I’ve been working on a time machine but apparently I’m rather quite incompetent and screwed up the flux capacitor.
So, instead of sending back a person it can only send back a relatively small, paper based object. Ie: a book (like I said, I really screwed up the flux capacitor).
What book, where, and when would change history the most? The book doesn’t have magical capabilities so it can’t convince the receiver to believe it. Whatever language the book is you send back it will stay that language when it arrives. So if you want to send a book about the Conquest to Atahualpa it better be in Quechua.
Do you send “The Glorious Cause” to King George III in 1770? “Postwar” to Roosevelt in 1944? The German version of “The Guns of August” to the Kaiser? Maybe a microbiology book to Fleming?
I was thinking similarly, but I imagined getting a copy of the New Testament into the hands of Jesus. I can picture him saying, “What is this mess? I can write the whole thing down in a couple hundred words!”
The problem with works of history would be IMO that (1) you cannot convince the actors of their future history’s lessons until after that history has alread happened, and (2) once someone acts on the book in a significant way the timeline gets derailed which discredits the work (the first instance where it got it right gets dismissed as a fluke).
What would have a great influence would be a very detailed atlas of mineral deposits IMO.
Or maybe a “brief history of the West” book so that way, when people are writing everything down, they can put, “And Jesus said, 'Seriously: slavery is bad. Black people have souls Stop killing Muslims and Indians should not be enslaved (you’ll get this later).”
Isn’t this pretty insurmountable? There probably exists a text that follows the development of the calculus from ancient times through the medieval to Newton and Leibnitz, say, but does it exist in a form that someone like Archimedes would be able to read it?
If you were to translate it into Attic Greek before sending it back he would. OTOH some books require no common language to be understood, like an atlas.
Sending back an atlas to Augustus might have interesting consequences.
Yes, we could all be ignorant, naked children wandering aimlessly in the Garden of Eden.
My vote would be Euler’s Institutiones calculi differentialis cum eius usu in analysi finitorum ac doctrina serierum, which gives all of the foundations of modern calculus. I know the more common answer would be Netwon’s * Philosophiae Naturalis Principia Mathematica* (despite the lack of rigor), or perhaps, Leibniz’s * Nova methodus pro maximis et minimis, itemque tangentibus, quae nec fractas nec irrationales quantitates moratur, et singulare pro illi calculi genus* (which at least uses mostly modern notation), but Euler really tied integral and differential calculus and many of the supporting functional and power expansion methods into a practical working system of calculus as we know it today. Sent back to the time of, say, Archimedes or Archytas, this could have advanced science and engineering centuries ahead of the then current state of the art.
Neither would Newton, as the book is almost exclusively about astronomy, cosmology, and thermodynamics that relies on a 20th century context of the fields.
Neither would Newton. It seems we are allowed to commission translations to go back in time, so Stranger’s picks in old Greek are what would make the most difference, I think.
I wonder what fun could be had by providing a suitably translated copy of Wealth of Nations or Capital to Thucydides, or any other number of folk actually
Why Hitler in particular? In terms of total volume, Stalin and Mao were both responsible for more deaths under their respective reigns, and it was the Napoleonic wars that established the precident for mass conscription and modern industrial warfare as well as the rise of nationalist sentiment that directly led to the formation of Italy and Germany as new superpowers which, coming lately to the world stage and colonialism, decided to prove themselves by attempting to conqueor the rest of Europe. If your metric is based upon removing a single figure responsible for the most mass death, Napoleon or Karl Marx is probably a substantially better target.

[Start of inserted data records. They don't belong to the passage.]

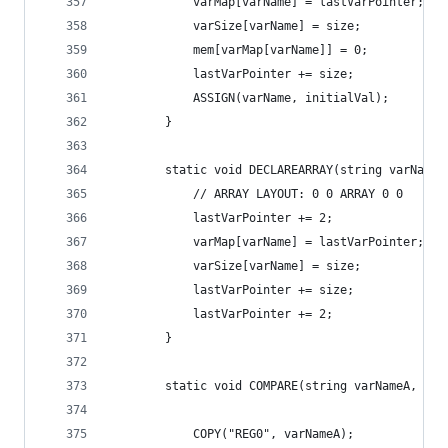
            varMap[varName] = lastVarPointer;
            varSize[varName] = size;
            mem[varMap[varName]] = 0;
            lastVarPointer += size;
            ASSIGN(varName, initialVal);
        }
        static void DECLAREARRAY(string varName,
            // ARRAY LAYOUT: 0 0 ARRAY 0 0 
            lastVarPointer += 2;
            varMap[varName] = lastVarPointer;
            varSize[varName] = size;
            lastVarPointer += size;
            lastVarPointer += 2;
        }
        static void COMPARE(string varNameA, str
            COPY("REG0", varNameA);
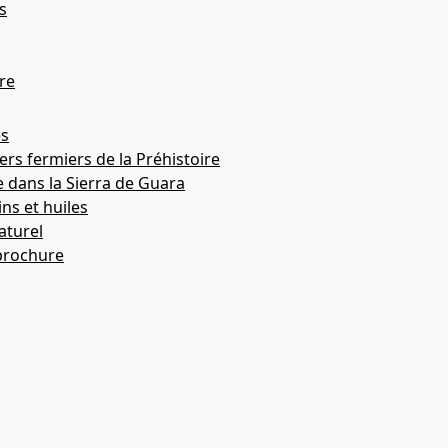
s
Almazorre
Hospitaled
re
Río Vero
es
rs fermiers de la Préhistoire
e dans la Sierra de Guara
Bárcabo
ins et huiles
aturel
Lecina
brochure
LECINA SUPERIOR
Bco. de Arpán

ALUY



GALLINERO



MALLATA B


MURIECHO


MALLATA I

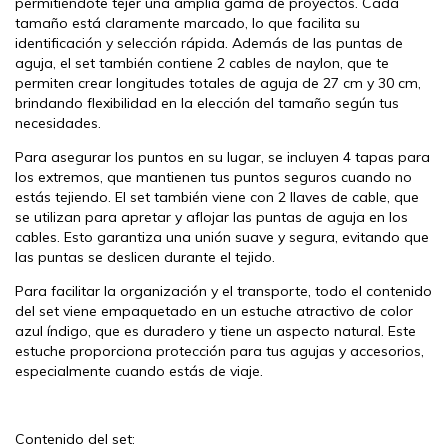
permitiéndote tejer una amplia gama de proyectos. Cada
tamaño está claramente marcado, lo que facilita su
identificación y selección rápida. Además de las puntas de
aguja, el set también contiene 2 cables de naylon, que te
permiten crear longitudes totales de aguja de 27 cm y 30 cm,
brindando flexibilidad en la elección del tamaño según tus
necesidades.
Para asegurar los puntos en su lugar, se incluyen 4 tapas para
los extremos, que mantienen tus puntos seguros cuando no
estás tejiendo. El set también viene con 2 llaves de cable, que
se utilizan para apretar y aflojar las puntas de aguja en los
cables. Esto garantiza una unión suave y segura, evitando que
las puntas se deslicen durante el tejido.
Para facilitar la organización y el transporte, todo el contenido
del set viene empaquetado en un estuche atractivo de color
azul índigo, que es duradero y tiene un aspecto natural. Este
estuche proporciona protección para tus agujas y accesorios,
especialmente cuando estás de viaje.
Contenido del set:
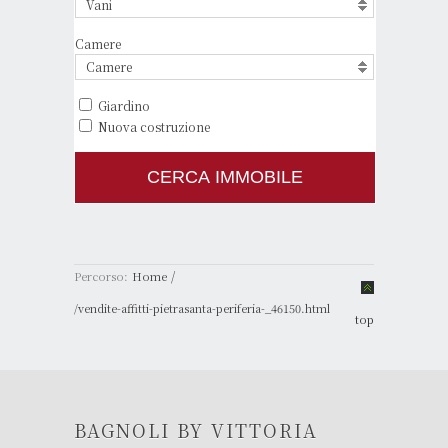
Vani
Camere
Camere
Giardino
Nuova costruzione
/
Percorso:
Home
/vendite-affitti-pietrasanta-periferia-_46150.html
top
BAGNOLI BY VITTORIA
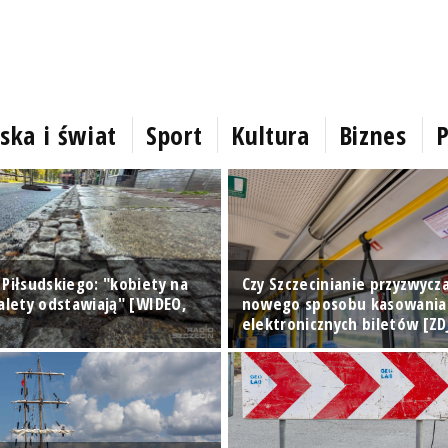
ska i świat
Sport
Kultura
Biznes
P
 Piłsudskiego: "kobiety na
Czy Szczecinianie przyzwyczai
alety odstawiają" [WIDEO,
nowego sposobu kasowania
elektronicznych biletów [ZD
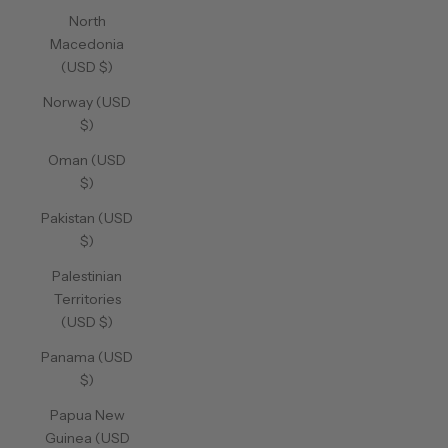
North
Macedonia
(USD $)
Norway (USD
$)
Oman (USD
$)
Pakistan (USD
$)
Palestinian
Territories
(USD $)
Panama (USD
$)
Papua New
Guinea (USD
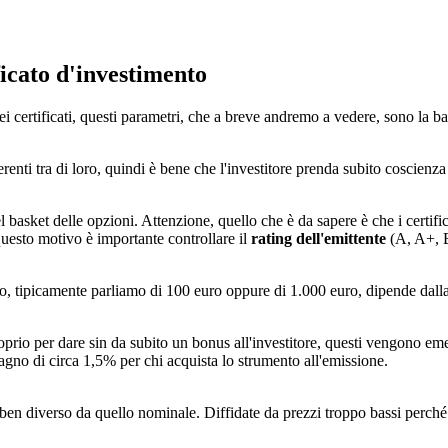
icato d'investimento
i certificati, questi parametri, che a breve andremo a vedere, sono la ba
renti tra di loro, quindi è bene che l'investitore prenda subito coscienza
nel basket delle opzioni. Attenzione, quello che è da sapere è che i certific
 questo motivo è importante controllare il
rating dell'emittente
(A, A+, B
nto, tipicamente parliamo di 100 euro oppure di 1.000 euro, dipende dalla
 proprio per dare sin da subito un bonus all'investitore, questi vengono
gno di circa 1,5% per chi acquista lo strumento all'emissione.
 ben diverso da quello nominale. Diffidate da prezzi troppo bassi perché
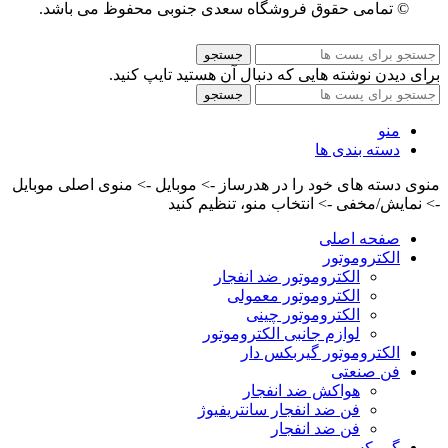
© تمامی حقوق فروشگاه سعدی جنوبی محفوظ می باشد.
جستجو
برای دیدن نوشته هایی که دنبال آن هستید تایپ کنید.
جستجو
منو
دسته بندی ها
منوی دسته های خود را در هدرساز -> موبایل -> منوی اصلی موبایل
-> نمایش/مخفی -> انتخاب منو، تنظیم کنید
صفحه اصلی
الکتروموتور
الکتروموتور ضد انفجار
الکتروموتور معمولی
الکتروموتور چینی
لوازم جانبی الکتروموتور
الکتروموتور گیربکس دار
فن صنعتی
هواکش ضد انفجار
فن ضد انفجار سانتریفیوژ
فن ضد انفجار
گیربکس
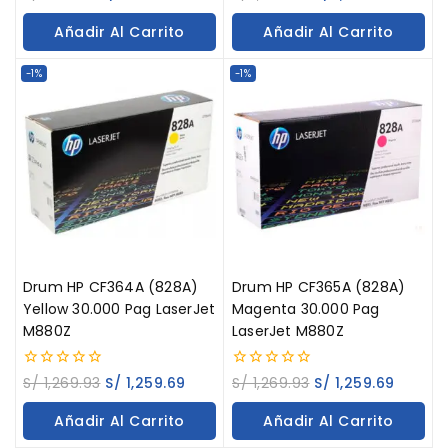
out
out
of
of
Añadir Al Carrito
Añadir Al Carrito
5
5
-1%
-1%
Drum HP CF364A (828A)
Drum HP CF365A (828A)
Yellow 30.000 Pag LaserJet
Magenta 30.000 Pag
M880Z
LaserJet M880Z
0
0
S/
1,269.93
S/
1,259.69
S/
1,269.93
S/
1,259.69
out
out
of
of
Añadir Al Carrito
Añadir Al Carrito
5
5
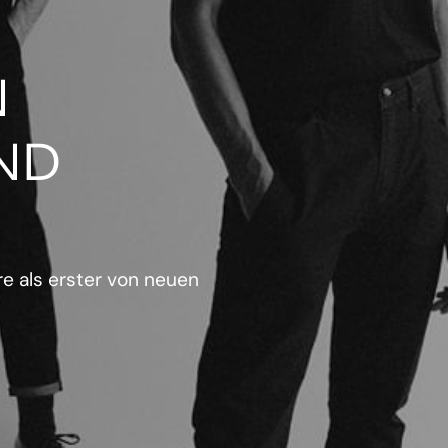
N
ND
e als erster von neuen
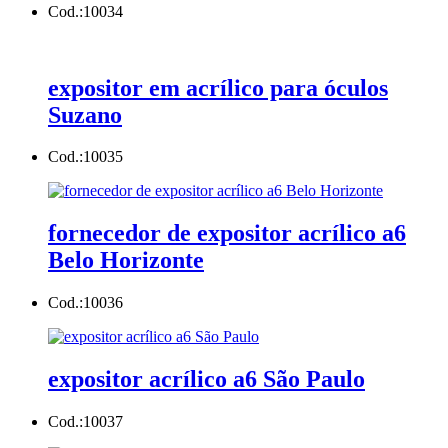
Cod.:
10034
expositor em acrílico para óculos
Suzano
Cod.:
10035
fornecedor de expositor acrílico a6
Belo Horizonte
Cod.:
10036
expositor acrílico a6 São Paulo
Cod.:
10037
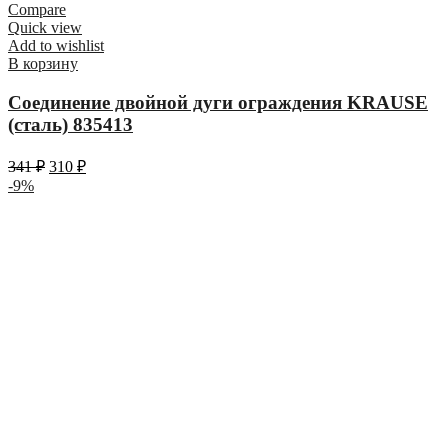
Compare
Quick view
Add to wishlist
В корзину
Соединение двойной дуги ограждения KRAUSE
(сталь) 835413
341
₽
310
₽
-9%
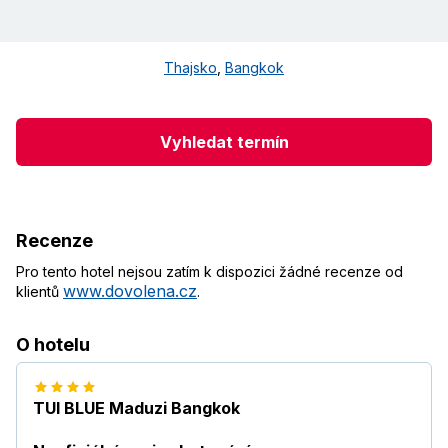
Thajsko
,
Bangkok
Vyhledat termín
Recenze
Pro tento hotel nejsou zatím k dispozici žádné recenze od
www.dovolena.cz
klientů
.
O hotelu
TUI BLUE Maduzi Bangkok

Another vote for sending back an atlas. It’s a book any relatively literate society is going to be able to figure out regardless of language issues.
So who to send it back to? Augustus was already mentioned. Alternately, I’d suggest Alexander. But probably the best person would be Prince Henry of Portugal.
I shouldn’t have to point this out to somebody named RandMcnally.
Really? Certainly sending it back 100 years would do nothing; it’s already available. If you sent the King James version back to 1000 AD it would be considered an invalid translation from Latin, I assume. In any case, it is hard to imagine the Bible could have any more influence on … let’s call it the Western World … than it already does.
If you sent it back to say India, why do you think it would have more influence than Hinduism. Yes it might have made some converts earlier, but would it have had more more effect than it does now? If you sent it back to around 600 AD to try to influence Islam, would it have any effect? Islam already accepts the Bible as pretty much true except for the divinity of Jesus. Would it change minds? Personally I doubt it.